Behind the tent, two little kids are lying prostrate on clods of earth. I bend down and sit beside them. Manijeh shakes her head in regret and repeats: ‘They are mute.’ I’ve almost become nervous. Never has this word been my favourite. I say: ‘They are so small. Are they just mute or they’re deaf-mute?’ She says: ‘They’re not small but stunted. This one is four years old and the other three.’ Neither of them has socks on. The 3-year-old one can’t stand; she looks like an eight-month-old child. Manijeh points to her 4-year-old daughter and says: ‘Both suffer from extremely soft bones. Their neck bone is so soft they keep their head straight with difficulty.’ I look at the younger girl and I see a hole on her leg. I ask: ‘What is this?’
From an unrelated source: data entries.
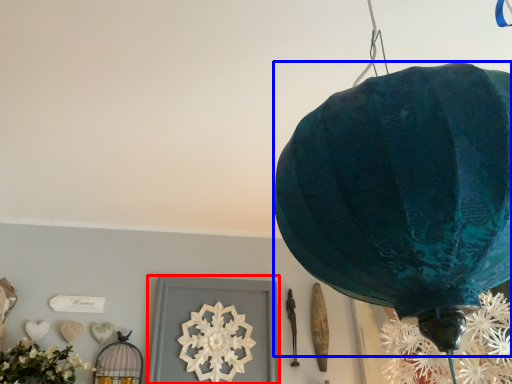 Question: Which of the following is the closest to the observer, picture frame (highlighted by a red box) or lantern (highlighted by a blue box)?

Choices:
 (A) picture frame
 (B) lantern

Answer: (B) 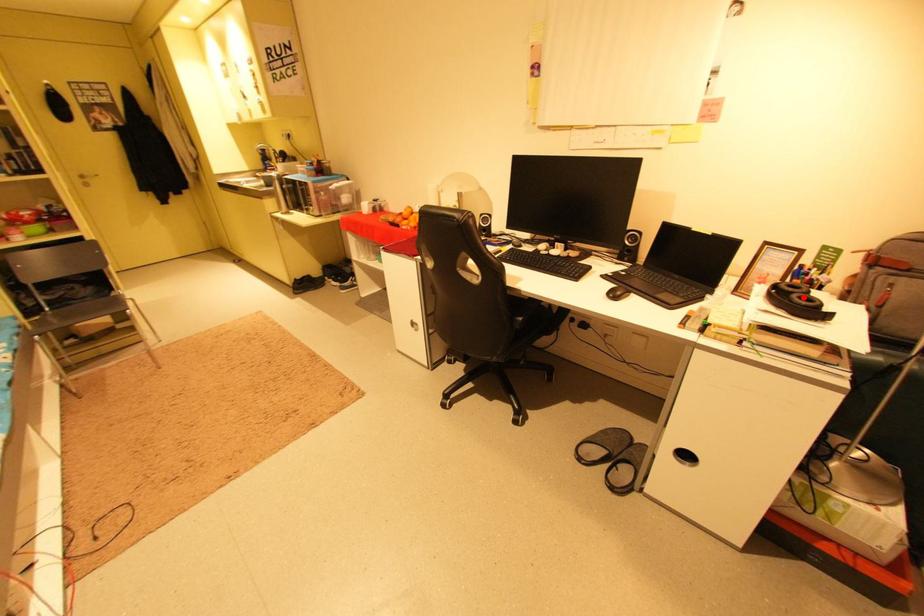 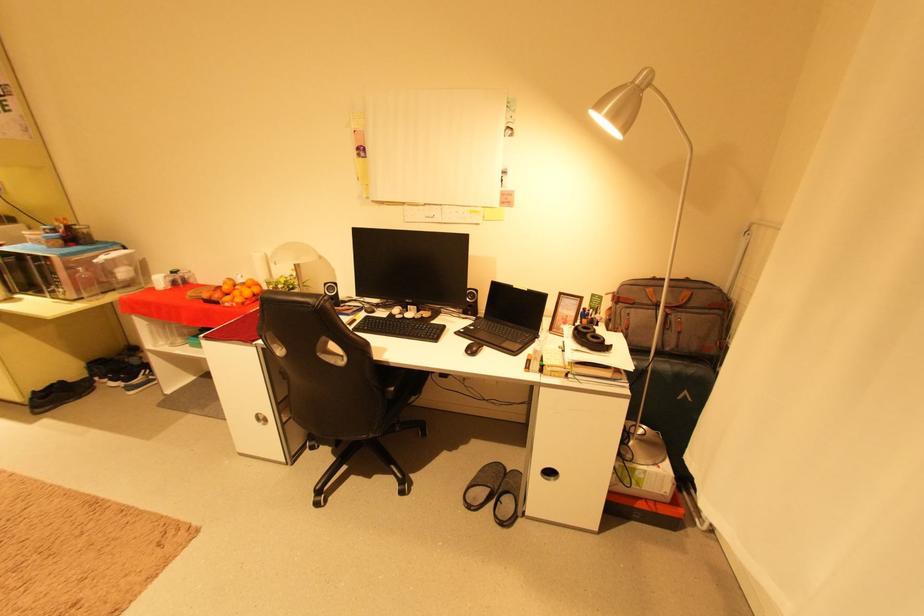 Locate, in the second image, the point that corresponds to the highlighted location in the first image.

(596, 336) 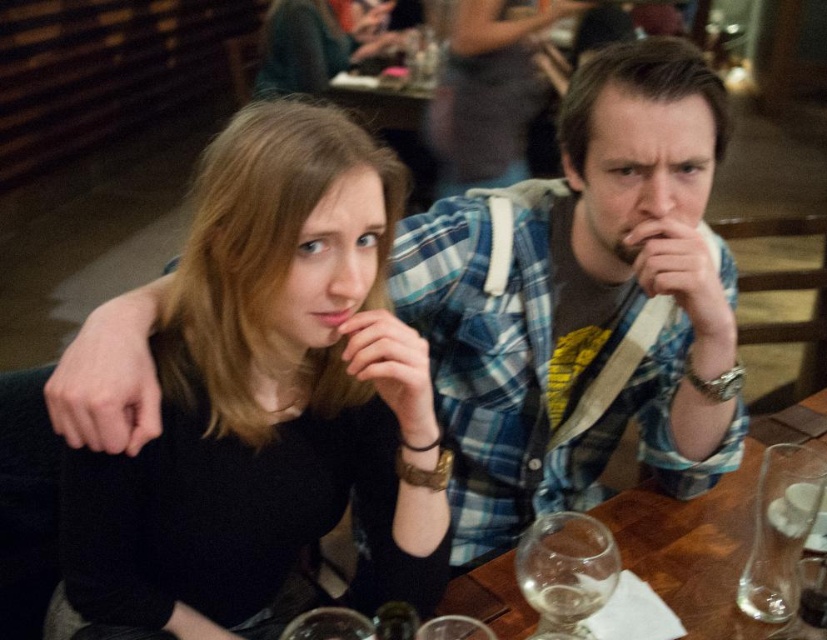 Question: Does black matte shirt at center have a larger size compared to transparent glass at lower right?

Choices:
 (A) yes
 (B) no

Answer: (A)

Question: Which of these objects is positioned closest to the transparent glass wine glass at lower center?

Choices:
 (A) black matte shirt at center
 (B) transparent glass at lower right
 (C) wooden table at center

Answer: (B)

Question: Is wooden table at center in front of transparent glass wine glass at lower center?

Choices:
 (A) yes
 (B) no

Answer: (B)

Question: Which of the following is the closest to the observer?

Choices:
 (A) wooden table at center
 (B) transparent glass wine glass at lower center
 (C) black matte shirt at center

Answer: (C)

Question: Among these points, which one is nearest to the camera?

Choices:
 (A) (797, 556)
 (B) (342, 285)
 (C) (718, 586)

Answer: (B)

Question: Considering the relative positions of wooden table at center and transparent glass at lower right in the image provided, where is wooden table at center located with respect to transparent glass at lower right?

Choices:
 (A) right
 (B) left

Answer: (A) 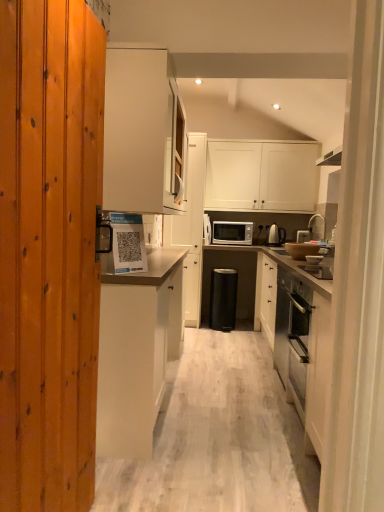 Question: Does silver metallic faucet at upper right come behind white glossy cabinet at upper center, arranged as the 2th cabinetry when viewed from the right?

Choices:
 (A) no
 (B) yes

Answer: (A)

Question: Does silver metallic faucet at upper right have a larger size compared to white glossy cabinet at upper center, arranged as the 2th cabinetry when viewed from the right?

Choices:
 (A) no
 (B) yes

Answer: (A)

Question: Does silver metallic faucet at upper right have a smaller size compared to white glossy cabinet at upper center, which is the 3th cabinetry in left-to-right order?

Choices:
 (A) no
 (B) yes

Answer: (B)

Question: Considering the relative sizes of silver metallic faucet at upper right and white glossy cabinet at upper center, which is the 3th cabinetry in left-to-right order, in the image provided, is silver metallic faucet at upper right taller than white glossy cabinet at upper center, which is the 3th cabinetry in left-to-right order,?

Choices:
 (A) yes
 (B) no

Answer: (B)

Question: Can you confirm if silver metallic faucet at upper right is thinner than white glossy cabinet at upper center, arranged as the 2th cabinetry when viewed from the right?

Choices:
 (A) yes
 (B) no

Answer: (A)

Question: In terms of width, does white matte cabinet at center, marked as the 1th cabinetry in a left-to-right arrangement, look wider or thinner when compared to black plastic trash bin at center?

Choices:
 (A) thin
 (B) wide

Answer: (A)

Question: Does point tap(144, 444) appear closer or farther from the camera than point tap(226, 314)?

Choices:
 (A) farther
 (B) closer

Answer: (B)

Question: Based on their sizes in the image, would you say white matte cabinet at center, marked as the 1th cabinetry in a left-to-right arrangement, is bigger or smaller than black plastic trash bin at center?

Choices:
 (A) big
 (B) small

Answer: (A)

Question: Considering the relative positions of white matte cabinet at center, marked as the 1th cabinetry in a left-to-right arrangement, and black plastic trash bin at center in the image provided, is white matte cabinet at center, marked as the 1th cabinetry in a left-to-right arrangement, to the left or to the right of black plastic trash bin at center?

Choices:
 (A) left
 (B) right

Answer: (A)

Question: Looking at their shapes, would you say white matte cabinet at upper center, the 2th cabinetry positioned from the left, is wider or thinner than satin silver toaster at center?

Choices:
 (A) thin
 (B) wide

Answer: (B)

Question: Do you think white matte cabinet at upper center, acting as the 3th cabinetry starting from the right, is within satin silver toaster at center, or outside of it?

Choices:
 (A) inside
 (B) outside

Answer: (B)

Question: Considering the positions of white matte cabinet at upper center, acting as the 3th cabinetry starting from the right, and satin silver toaster at center in the image, is white matte cabinet at upper center, acting as the 3th cabinetry starting from the right, bigger or smaller than satin silver toaster at center?

Choices:
 (A) small
 (B) big

Answer: (B)

Question: Visually, is white matte cabinet at upper center, the 2th cabinetry positioned from the left, positioned to the left or to the right of satin silver toaster at center?

Choices:
 (A) left
 (B) right

Answer: (A)

Question: From the image's perspective, is satin silver toaster at center located above or below black plastic trash bin at center?

Choices:
 (A) below
 (B) above

Answer: (B)

Question: Considering the positions of point (306, 229) and point (210, 298), is point (306, 229) closer or farther from the camera than point (210, 298)?

Choices:
 (A) farther
 (B) closer

Answer: (A) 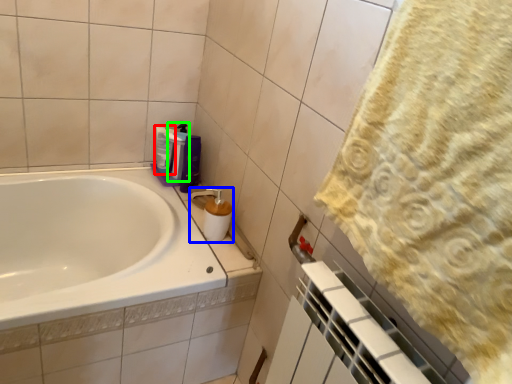 Question: Which object is the closest to the cleaning product (highlighted by a red box)? Choose among these: soap dispenser (highlighted by a blue box) or cleaning product (highlighted by a green box).

Choices:
 (A) soap dispenser
 (B) cleaning product

Answer: (B) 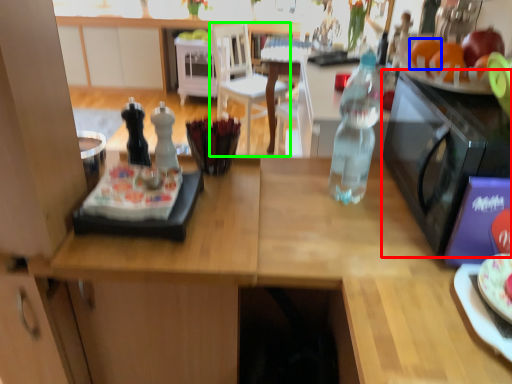 Question: Considering the real-world distances, which object is closest to microwave oven (highlighted by a red box)? orange (highlighted by a blue box) or chair (highlighted by a green box).

Choices:
 (A) orange
 (B) chair

Answer: (A) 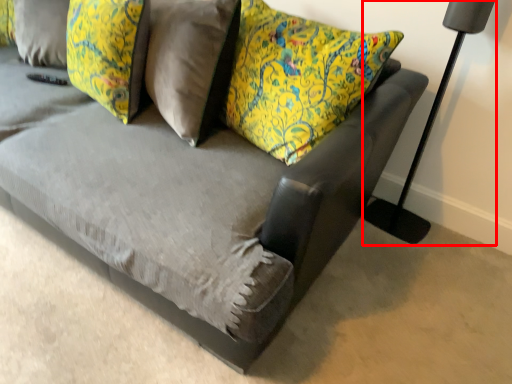 Question: From the image's perspective, what is the correct spatial positioning of table lamp (annotated by the red box) in reference to pillow?

Choices:
 (A) below
 (B) above

Answer: (A) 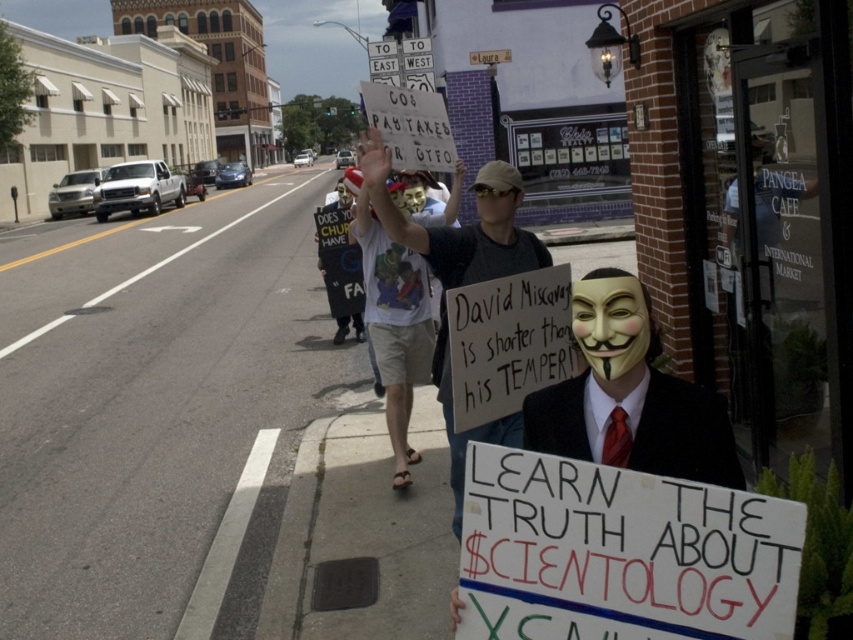 Is the position of white cardboard sign at lower center more distant than that of white t-shirt at center?

No, white cardboard sign at lower center is closer to the viewer.

From the picture: Who is taller, white cardboard sign at lower center or white t-shirt at center?

white t-shirt at center is taller.

You are a GUI agent. You are given a task and a screenshot of the screen. Output one action in this format:
    pyautogui.click(x=<x>, y=<y>)
    Task: Click on the white cardboard sign at lower center
    This screenshot has width=853, height=640.
    Given the screenshot: What is the action you would take?
    pyautogui.click(x=619, y=554)

Identify the location of white cardboard sign at lower center. (619, 554). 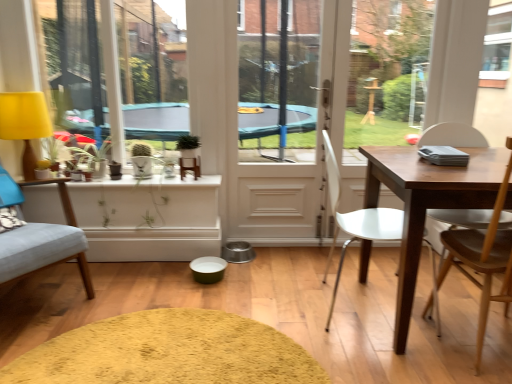 What is the approximate height of white plastic chair at center, the 2th chair when ordered from right to left?

white plastic chair at center, the 2th chair when ordered from right to left, is 91.23 centimeters in height.

The height and width of the screenshot is (384, 512). Find the location of `white plastic chair at center, the 2th chair when ordered from right to left`. white plastic chair at center, the 2th chair when ordered from right to left is located at coordinates (355, 221).

Describe the element at coordinates (119, 68) in the screenshot. I see `yellow fabric at left` at that location.

Describe the element at coordinates (25, 124) in the screenshot. I see `yellow fabric lampshade at left` at that location.

Measure the distance between point (137, 323) and camera.

They are 6.30 feet apart.

Identify the location of soft yellow rug at center. Image resolution: width=512 pixels, height=384 pixels. (168, 352).

Find the location of a particular element. Image resolution: width=512 pixels, height=384 pixels. light blue fabric chair at left, which ranks as the third chair in right-to-left order is located at coordinates (44, 244).

I want to click on white glossy screen door at center, so click(x=280, y=120).

Image resolution: width=512 pixels, height=384 pixels. What do you see at coordinates (483, 257) in the screenshot?
I see `wooden chair at right, arranged as the 3th chair when viewed from the left` at bounding box center [483, 257].

I want to click on white plastic chair at center, positioned as the second chair in left-to-right order, so click(355, 221).

In terms of width, does white glossy screen door at center look wider or thinner when compared to wooden chair at right, the 1th chair positioned from the right?

white glossy screen door at center is thinner than wooden chair at right, the 1th chair positioned from the right.

Consider the image. Is white glossy screen door at center far from wooden chair at right, the 1th chair positioned from the right?

Yes, white glossy screen door at center and wooden chair at right, the 1th chair positioned from the right, are quite far apart.

Locate an element on the screen. The height and width of the screenshot is (384, 512). the 3rd chair in front of the white glossy screen door at center, starting your count from the anchor is located at coordinates (483, 257).

From a real-world perspective, who is located higher, white glossy screen door at center or wooden chair at right, the 1th chair positioned from the right?

In real-world perspective, white glossy screen door at center is above.

From the image's perspective, which object appears higher, wooden chair at right, arranged as the 3th chair when viewed from the left, or yellow fabric lampshade at left?

yellow fabric lampshade at left appears higher in the image.

From the picture: Which object is positioned more to the right, wooden chair at right, the 1th chair positioned from the right, or yellow fabric lampshade at left?

wooden chair at right, the 1th chair positioned from the right, is more to the right.

Which object is further away from the camera, wooden chair at right, arranged as the 3th chair when viewed from the left, or yellow fabric lampshade at left?

yellow fabric lampshade at left is more distant.

How different are the orientations of wooden chair at right, the 1th chair positioned from the right, and yellow fabric lampshade at left in degrees?

The angular difference between wooden chair at right, the 1th chair positioned from the right, and yellow fabric lampshade at left is 177 degrees.

From the image's perspective, would you say yellow fabric at left is shown under white plastic chair at center, positioned as the second chair in left-to-right order?

Incorrect, from the image's perspective, yellow fabric at left is higher than white plastic chair at center, positioned as the second chair in left-to-right order.

In the scene shown: Could you tell me if yellow fabric at left is facing white plastic chair at center, the 2th chair when ordered from right to left?

No, yellow fabric at left is not aimed at white plastic chair at center, the 2th chair when ordered from right to left.

Considering the sizes of yellow fabric at left and white plastic chair at center, the 2th chair when ordered from right to left, in the image, is yellow fabric at left bigger or smaller than white plastic chair at center, the 2th chair when ordered from right to left,?

Clearly, yellow fabric at left is larger in size than white plastic chair at center, the 2th chair when ordered from right to left.

What's the angular difference between yellow fabric at left and white plastic chair at center, positioned as the second chair in left-to-right order,'s facing directions?

The angle between the facing direction of yellow fabric at left and the facing direction of white plastic chair at center, positioned as the second chair in left-to-right order, is 88.5 degrees.

Can you tell me how much yellow fabric lampshade at left and soft yellow rug at center differ in facing direction?

They differ by 0.66 degrees in their facing directions.

In terms of size, does yellow fabric lampshade at left appear bigger or smaller than soft yellow rug at center?

yellow fabric lampshade at left is bigger than soft yellow rug at center.

Considering the relative positions of yellow fabric lampshade at left and soft yellow rug at center in the image provided, is yellow fabric lampshade at left to the left or to the right of soft yellow rug at center?

Clearly, yellow fabric lampshade at left is on the left of soft yellow rug at center in the image.

Considering the points (16, 134) and (271, 356), which point is behind, point (16, 134) or point (271, 356)?

The point (16, 134) is farther.

Can you confirm if soft yellow rug at center is positioned to the right of light blue fabric chair at left, the 1th chair in the left-to-right sequence?

Indeed, soft yellow rug at center is positioned on the right side of light blue fabric chair at left, the 1th chair in the left-to-right sequence.

Considering the sizes of objects soft yellow rug at center and light blue fabric chair at left, which ranks as the third chair in right-to-left order, in the image provided, who is thinner, soft yellow rug at center or light blue fabric chair at left, which ranks as the third chair in right-to-left order,?

Thinner between the two is soft yellow rug at center.

At what (x,y) coordinates should I click in order to perform the action: click on wide on the right of the light blue fabric chair at left, which ranks as the third chair in right-to-left order. Please return your answer as a coordinate pair (x, y). The width and height of the screenshot is (512, 384). Looking at the image, I should click on (168, 352).

Is soft yellow rug at center placed right next to light blue fabric chair at left, which ranks as the third chair in right-to-left order?

No, soft yellow rug at center is not in contact with light blue fabric chair at left, which ranks as the third chair in right-to-left order.

Considering the relative sizes of white plastic chair at center, the 2th chair when ordered from right to left, and light blue fabric chair at left, the 1th chair in the left-to-right sequence, in the image provided, is white plastic chair at center, the 2th chair when ordered from right to left, bigger than light blue fabric chair at left, the 1th chair in the left-to-right sequence,?

No, white plastic chair at center, the 2th chair when ordered from right to left, is not bigger than light blue fabric chair at left, the 1th chair in the left-to-right sequence.

How different are the orientations of white plastic chair at center, positioned as the second chair in left-to-right order, and light blue fabric chair at left, the 1th chair in the left-to-right sequence, in degrees?

The angle between the facing direction of white plastic chair at center, positioned as the second chair in left-to-right order, and the facing direction of light blue fabric chair at left, the 1th chair in the left-to-right sequence, is 34.4 degrees.

Considering the positions of point (433, 264) and point (0, 252), is point (433, 264) closer or farther from the camera than point (0, 252)?

Point (433, 264) appears to be farther away from the viewer than point (0, 252).

From a real-world perspective, does light blue fabric chair at left, the 1th chair in the left-to-right sequence, stand above yellow fabric at left?

No, from a real-world perspective, light blue fabric chair at left, the 1th chair in the left-to-right sequence, is not on top of yellow fabric at left.

You are a GUI agent. You are given a task and a screenshot of the screen. Output one action in this format:
    pyautogui.click(x=<x>, y=<y>)
    Task: Click on the 2nd chair positioned below the yellow fabric at left (from the image's perspective)
    
    Given the screenshot: What is the action you would take?
    pyautogui.click(x=44, y=244)

Does light blue fabric chair at left, which ranks as the third chair in right-to-left order, lie in front of yellow fabric at left?

Yes, light blue fabric chair at left, which ranks as the third chair in right-to-left order, is in front of yellow fabric at left.

Considering the sizes of objects light blue fabric chair at left, which ranks as the third chair in right-to-left order, and yellow fabric at left in the image provided, who is thinner, light blue fabric chair at left, which ranks as the third chair in right-to-left order, or yellow fabric at left?

With smaller width is yellow fabric at left.

Locate an element on the screen. chair that is the 2nd one when counting rightward from the white glossy screen door at center is located at coordinates (483, 257).

Locate an element on the screen. the 3rd chair in front when counting from the yellow fabric lampshade at left is located at coordinates (483, 257).

Which object lies nearer to the anchor point white plastic chair at center, the 2th chair when ordered from right to left, light blue fabric chair at left, which ranks as the third chair in right-to-left order, or white glossy screen door at center?

Based on the image, white glossy screen door at center appears to be nearer to white plastic chair at center, the 2th chair when ordered from right to left.

Considering their positions, is white glossy screen door at center positioned further to wooden chair at right, the 1th chair positioned from the right, than yellow fabric at left?

yellow fabric at left is positioned further to the anchor wooden chair at right, the 1th chair positioned from the right.

When comparing their distances from yellow fabric lampshade at left, does light blue fabric chair at left, which ranks as the third chair in right-to-left order, or yellow fabric at left seem closer?

Among the two, light blue fabric chair at left, which ranks as the third chair in right-to-left order, is located nearer to yellow fabric lampshade at left.

When comparing their distances from white glossy screen door at center, does soft yellow rug at center or white plastic chair at center, positioned as the second chair in left-to-right order, seem further?

soft yellow rug at center lies further to white glossy screen door at center than the other object.

Considering their positions, is wooden chair at right, arranged as the 3th chair when viewed from the left, positioned further to green matte plant at upper center than soft yellow rug at center?

Among the two, wooden chair at right, arranged as the 3th chair when viewed from the left, is located further to green matte plant at upper center.

Which object lies further to the anchor point white plastic chair at center, positioned as the second chair in left-to-right order, white glossy screen door at center or yellow fabric at left?

yellow fabric at left lies further to white plastic chair at center, positioned as the second chair in left-to-right order, than the other object.

Looking at the image, which one is located closer to light blue fabric chair at left, which ranks as the third chair in right-to-left order, wooden chair at right, arranged as the 3th chair when viewed from the left, or white plastic chair at center, the 2th chair when ordered from right to left?

white plastic chair at center, the 2th chair when ordered from right to left.

Based on the photo, which object lies further to the anchor point white glossy screen door at center, light blue fabric chair at left, which ranks as the third chair in right-to-left order, or yellow fabric lampshade at left?

The object further to white glossy screen door at center is yellow fabric lampshade at left.

Locate an element on the screen. The height and width of the screenshot is (384, 512). chair between green matte plant at upper center and wooden chair at right, the 1th chair positioned from the right, from left to right is located at coordinates (355, 221).

Identify the location of wide between yellow fabric lampshade at left and wooden chair at right, the 1th chair positioned from the right, in the horizontal direction. The image size is (512, 384). (168, 352).

Find the location of a particular element. Image resolution: width=512 pixels, height=384 pixels. screen door situated between yellow fabric lampshade at left and white plastic chair at center, the 2th chair when ordered from right to left, from left to right is located at coordinates (280, 120).

The height and width of the screenshot is (384, 512). I want to click on window screen between yellow fabric lampshade at left and white plastic chair at center, the 2th chair when ordered from right to left, so click(119, 68). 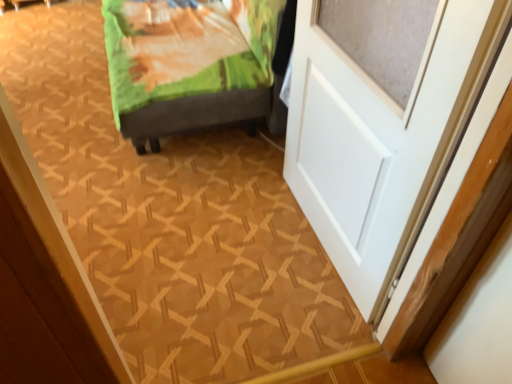 Locate an element on the screen. This screenshot has height=384, width=512. vacant space in front of white matte door at right is located at coordinates (291, 302). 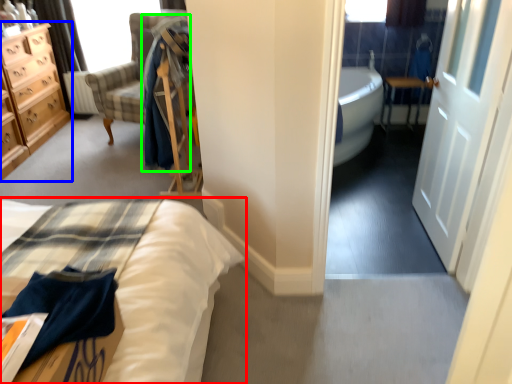 Question: Estimate the real-world distances between objects in this image. Which object is closer to bed (highlighted by a red box), chest of drawers (highlighted by a blue box) or robe (highlighted by a green box)?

Suddenly the 3-year-old kid stares into my eyes. Her eyes are so full of fear and black that I can’t believe she is really 3 years old. I can’t believe the heaviness of this little child’s gaze. Manijeh says: ‘A few nights ago, a…a… (she says something in Urdu that I can’t think of its equivalent) came into the tent and took her between its jaws and pulled her out.’ She points to a place with her finger and continues: ‘it pulled her out on the floor until there.’ I ask: ‘what was it?’ She puts her hands behind her head as if they’re ears, then she takes a crawling pose. I ask her if it was a wolf. She shakes her head and says: ‘No.’ Nima has arrived, he hears the story and asks: ‘fox?’ Manijeh repeats slowly: ‘fox!’ She is hesitant. She thinks if what she wants to explain is a fox or another animal. She tries once again and says the animal’s name in Urdu. We all shake our head, we don’t know.
Before leaving, Manijeh says: ‘Her name is Sumera.’ She means the girl’s name; Sumera.
Maybe it’s better not to go behind the tents, easier I mean to go on with your life and keep the routine. Maybe it’s better always to stay in front of the tent; there is always something to do in front of the tent too. But what about the temptation to fly with wings of wax? Oh! The temptation to reach out to what’s behind the quotidian life, the temptation to get close…
After Nowruz, all the Pakistani tents in Haft-joob were pulled down. All of the people were sent back to Pakistan on bus or minibus. All of them went away, Ahmad, Manijeh and Sumera; but the gaze of the little girl behind the tent stayed there in the pit forever.